Other search-and-rescue teams
concentrated on Plaza Towers Elementary, where the storm ripped off the
roof, knocked down walls and destroyed the playground as students and
teachers huddled in hallways and bathrooms.
Seven
of the nine dead children were killed at the school, but several
students were pulled alive from under a collapsed wall and other heaps
of mangled debris. Rescue workers passed the survivors down a human
chain of parents and neighborhood volunteers. Parents carried children
in their arms to a triage center in the parking lot. Some students
looked dazed, others terrified.
Neither Plaza
Towers nor another school in Oklahoma City that was not as severely
damaged had reinforced storm shelters, or safe rooms, said Albert
Ashwood is director of the Oklahoma Department of Emergency Management.
More
than 100 schools across the state do have safe rooms, he said,
explaining that it's up to each jurisdiction to set spending priorities.

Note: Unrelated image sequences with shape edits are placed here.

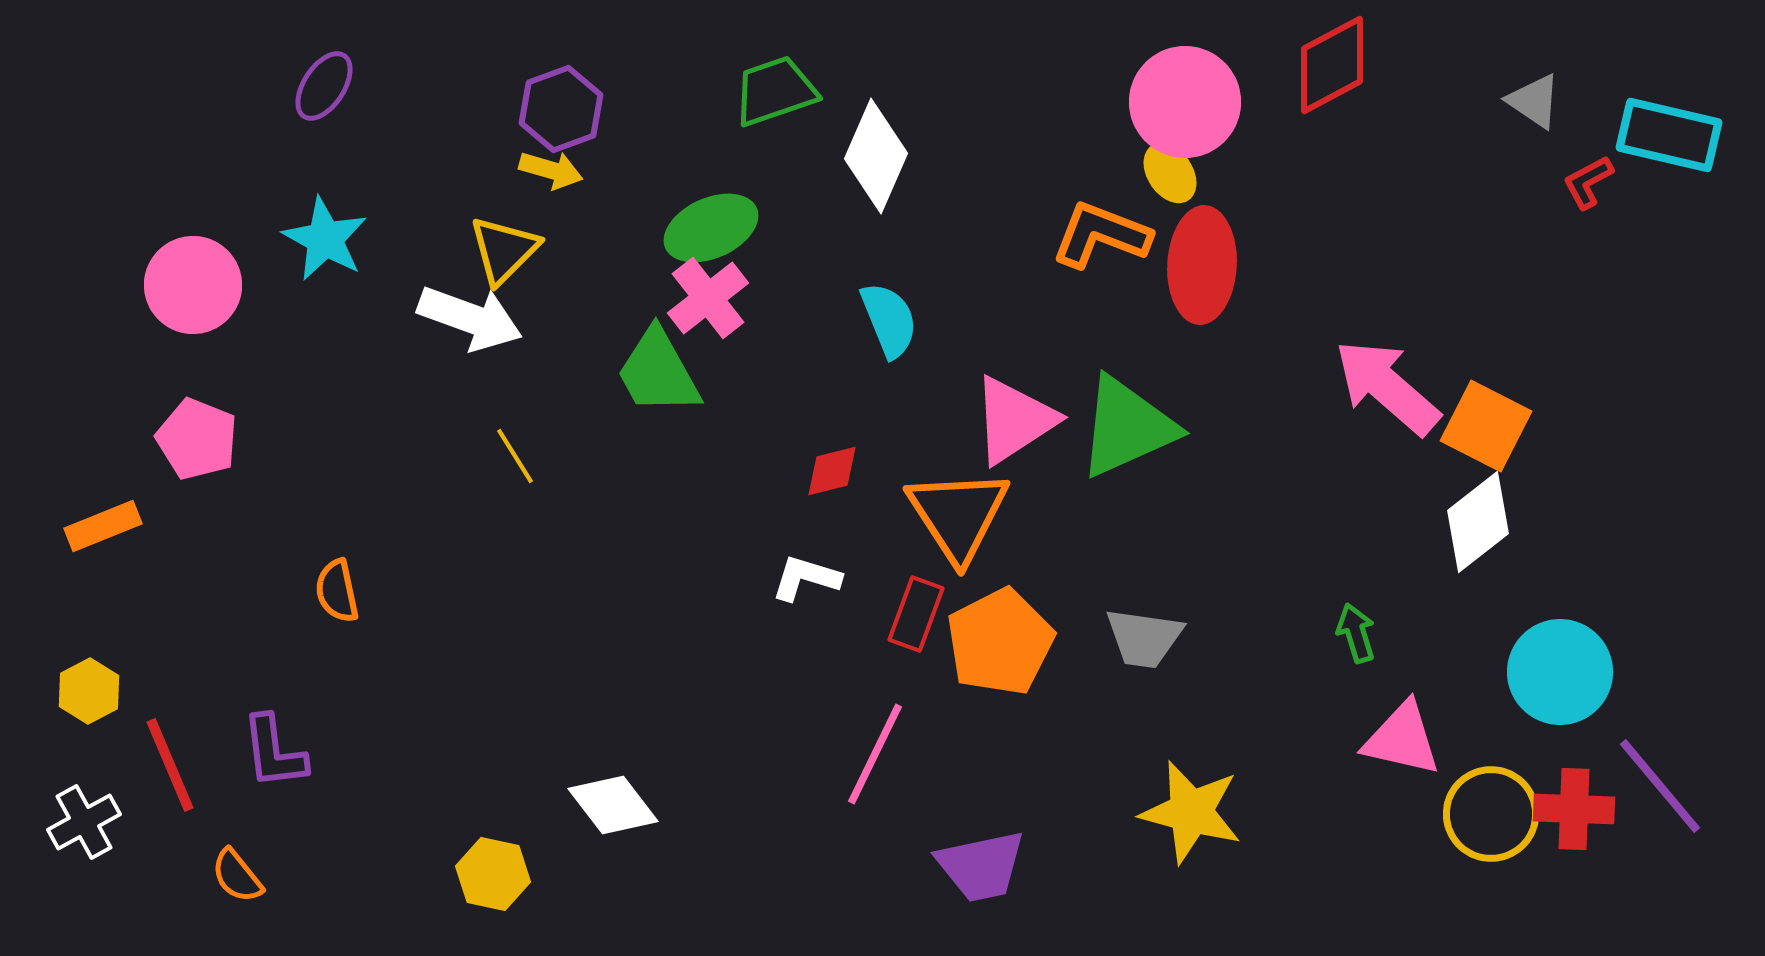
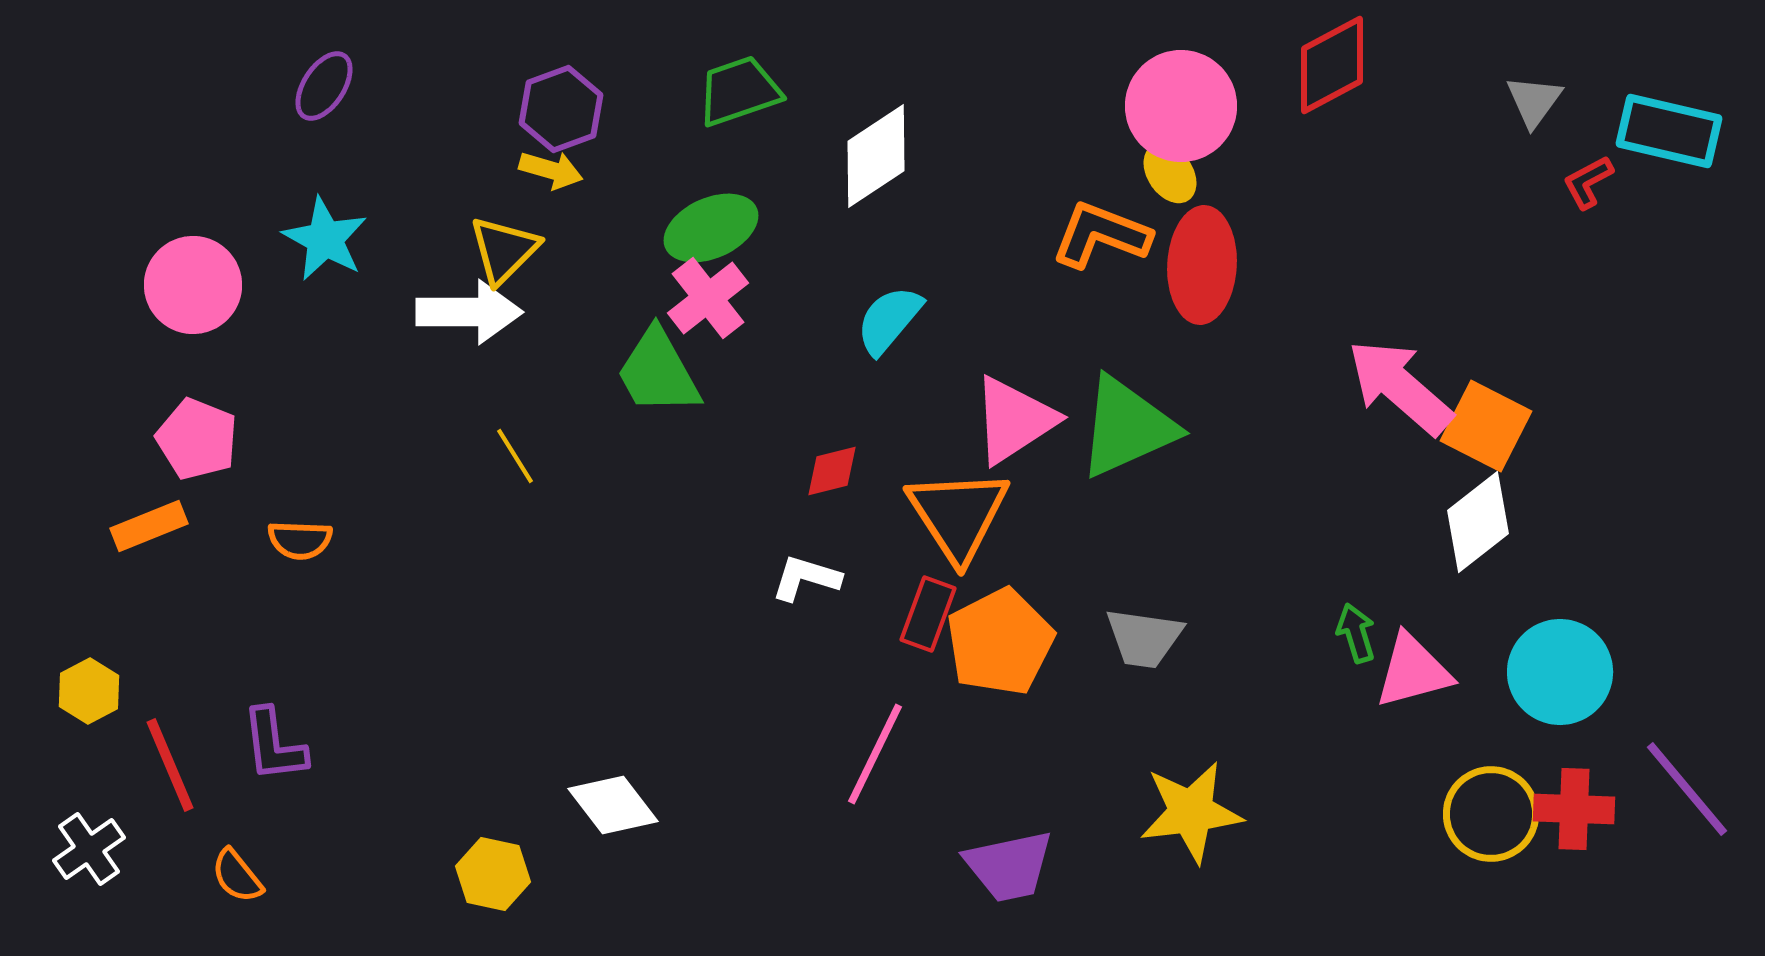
green trapezoid at (775, 91): moved 36 px left
gray triangle at (1534, 101): rotated 32 degrees clockwise
pink circle at (1185, 102): moved 4 px left, 4 px down
cyan rectangle at (1669, 135): moved 4 px up
white diamond at (876, 156): rotated 33 degrees clockwise
white arrow at (470, 318): moved 1 px left, 6 px up; rotated 20 degrees counterclockwise
cyan semicircle at (889, 320): rotated 118 degrees counterclockwise
pink arrow at (1387, 387): moved 13 px right
orange rectangle at (103, 526): moved 46 px right
orange semicircle at (337, 591): moved 37 px left, 51 px up; rotated 76 degrees counterclockwise
red rectangle at (916, 614): moved 12 px right
pink triangle at (1402, 739): moved 11 px right, 68 px up; rotated 28 degrees counterclockwise
purple L-shape at (274, 752): moved 7 px up
purple line at (1660, 786): moved 27 px right, 3 px down
yellow star at (1191, 812): rotated 22 degrees counterclockwise
white cross at (84, 822): moved 5 px right, 27 px down; rotated 6 degrees counterclockwise
purple trapezoid at (981, 866): moved 28 px right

Ashwood said a shelter would not necessarily have saved more lives at Plaza Towers.
"When
you talk about any kind of safety measures ... it's a mitigating
measure, it's not an absolute," he told reporters. "There's not a
guarantee that everyone will be totally safe."
Officials
were still trying to account for a handful of children not found at the
school who may have gone home early with their parents, Bird said.
On
the streets of Moore, evidence of the storm's fury stretched in every
direction: Roofs were torn off houses, exposing metal rods left twisted
like pretzels. Cars sat in heaps, crumpled and sprayed with caked-on
mud. Insulation and siding was piled up against any walls still
standing. Yards were littered with pieces of wood, nails and pieces of
electric poles.
President Barack Obama pledged
to provide federal help and mourned the death of young children who
were killed while "trying to take shelter in the safest place they knew -
their school."
The town of Moore "needs to get everything it needs right away," he said Tuesday.
Moore
has been one of the fastest-growing suburbs of Oklahoma City,
attracting middle-income families and young couples looking for stable
schools and affordable housing. The town's population has grown over the
last decade as developers built subdivisions for people who wanted to
avoid the urban problems and schools of Oklahoma City but couldn't
afford pricier Norman, the college town next door.
Many residents commute to jobs in Oklahoma City or to Tinker Air Force Base, about 20 minutes away.